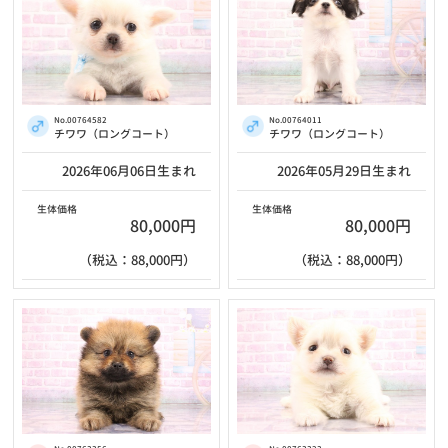
No.00764582
No.00764011
チワワ（ロングコート）
チワワ（ロングコート）
2026年06月06日生まれ
2026年05月29日生まれ
生体価格
生体価格
80,000円
80,000円
（税込：88,000円）
（税込：88,000円）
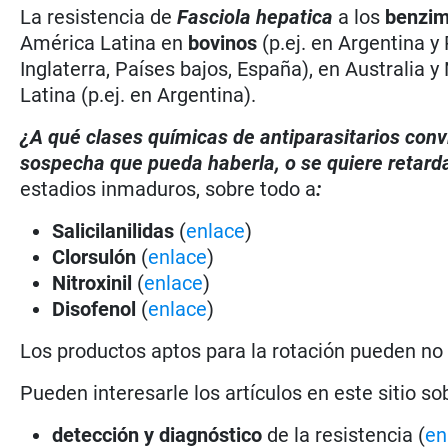
La resistencia de
Fasciola hepatica
a los
benzim
América Latina en
bovinos
(p.ej. en Argentina y
Inglaterra, Países bajos, España), en Australia
Latina (p.ej. en Argentina).
¿A qué clases químicas de antiparasitarios conv
sospecha que pueda haberla, o se quiere retard
estadios inmaduros, sobre todo a
:
Salicilanilidas
(
enlace
)
Clorsulón
(
enlace
)
Nitroxinil
(
enlace
)
Disofenol
(
enlace
)
Los productos aptos para la rotación pueden no
Pueden interesarle los artículos en este sitio so
detección y diagnóstico
de la resistencia (
en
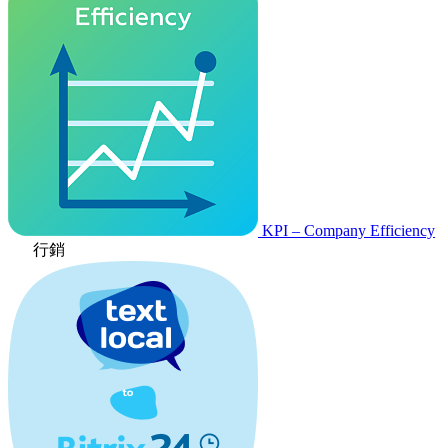
KPI – Company Efficiency
行銷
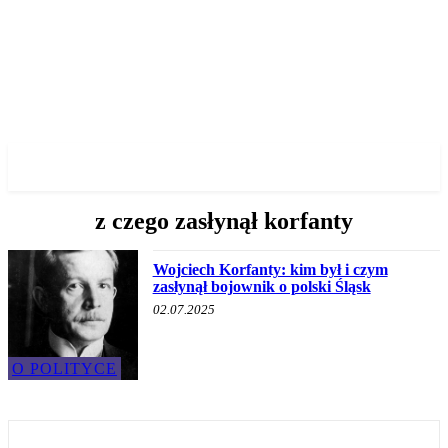
✓ WROCLAW ✗
z czego zasłynął korfanty
Wojciech Korfanty: kim był i czym
zasłynął bojownik o polski Śląsk
02.07.2025
O POLITYCE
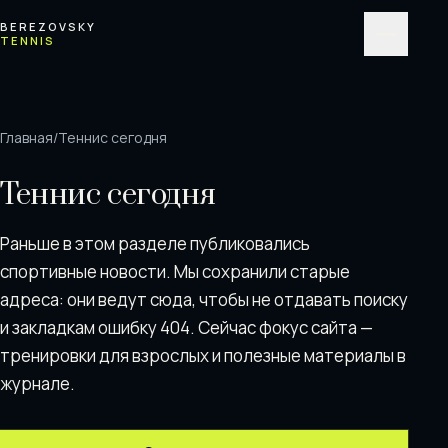
Перейти к содержимому
BEREZOVSKY
TENNIS
Меню
Главная
/
Теннис сегодня
Теннис сегодня
Раньше в этом разделе публиковались
спортивные новости. Мы сохранили старые
адреса: они ведут сюда, чтобы не отдавать поискy
и закладкам ошибку 404. Сейчас фокус сайта —
тренировки для взрослых и полезные материалы в
журнале.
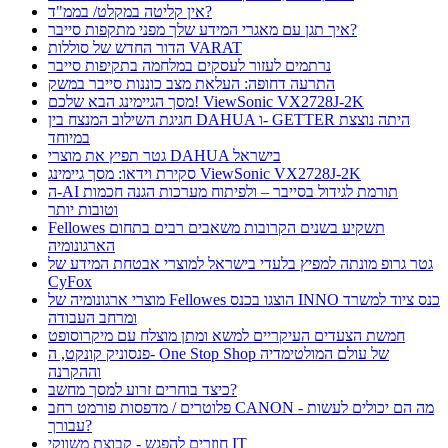
אין קליטה במקלט/ בממ"ד?
איך תגן עם מאגרי המידע שלך מפני מתקפות סייבר?
הדור החדש של סוללות VARAT
נרתמים לעזור לעסקים במלחמה בתקיפות סייבר
התרעה דחופה: העלאת מצב כוננות סייבר במשק
מסך הגיימינג הבא שלכם! ViewSonic VX2728J-2K
חגיגת השילוב המנצח בין DAHUA ו- GETTER היתה נוצצת
במיוחד
גטר תפיץ את מוצרי DAHUA בישראל
סקירת וידאו: מסך גיימינג ViewSonic VX2728J-2K
ה-AI תורמת לגידול בסייבר – ולפיתוח מערכות הגנה חכמות
וטובות יותר
Fellowes תשקיע בשנים הקרובות משאבים רבים בתחום
הארגונומיה
גטר גרופ מונתה למפיץ בלעדי בישראל למוצרי אבטחת המידע של
CyFox
מוצרי ארגונומיה של Fellowes הוצגו בכנס INNO כנס ציוד למשרד
ומרחב העבודה
חמשת הצעדים העיקריים למשא ומתן מוצלח עם מיקרוסופט
פנסוניק קונקט, ה- One Stop Shop של עולם המולטימדיה
וההקרנה
כיצד בוחרים זרוע למסך מחשב?
פלוטרים / מדפסות פורמט רחב CANON - מה הם יכולים לעשות
עבורך?
חוזרים להפגש - קבוצת משווקי IT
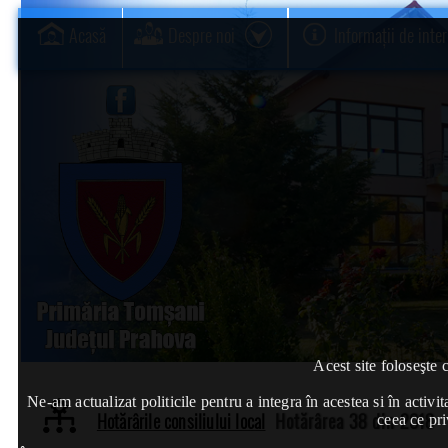
Acasă
Despre noi
Informații de inte
Acest site foloseşte 
Ne-am actualizat politicile pentru a integra în acestea si în act
Hotărârile consiliului local
Hotărârea 38 din 2018
ceea ce pri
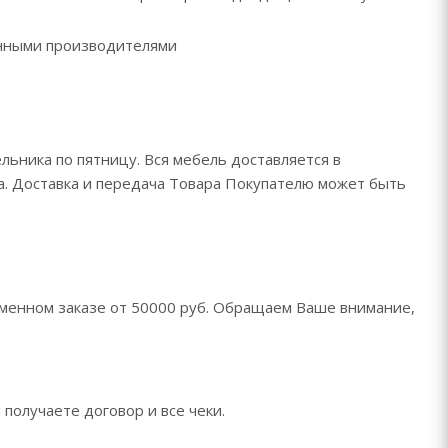
ренными производителями
льника по пятницу. Вся мебель доставляется в
да. Доставка и передача Товара Покупателю может быть
менном заказе от 50000 руб. Обращаем Ваше внимание,
 получаете договор и все чеки.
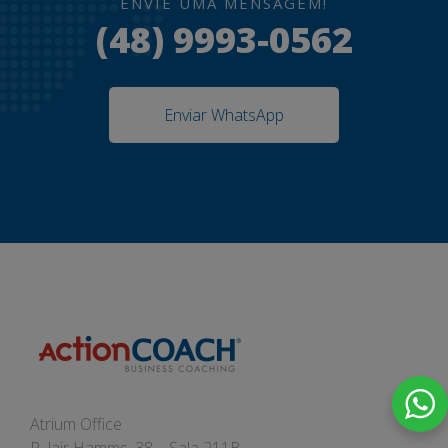
ENVIE UMA MENSAGEM!
(48) 9993-0562
Enviar WhatsApp
Atrium Office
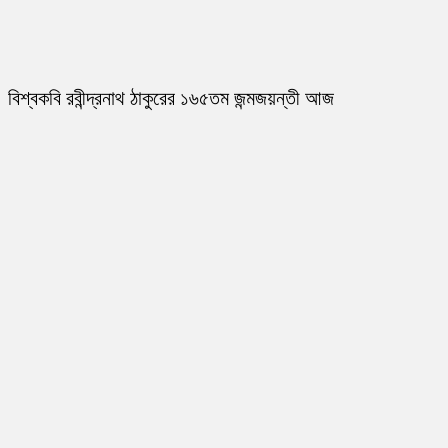
বিশ্বকবি রবীন্দ্রনাথ ঠাকুরের ১৬৫তম জন্মজয়ন্তী আজ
-*-
For the string "zasłynął", count the matching lines in the listing and give that number by itself.

2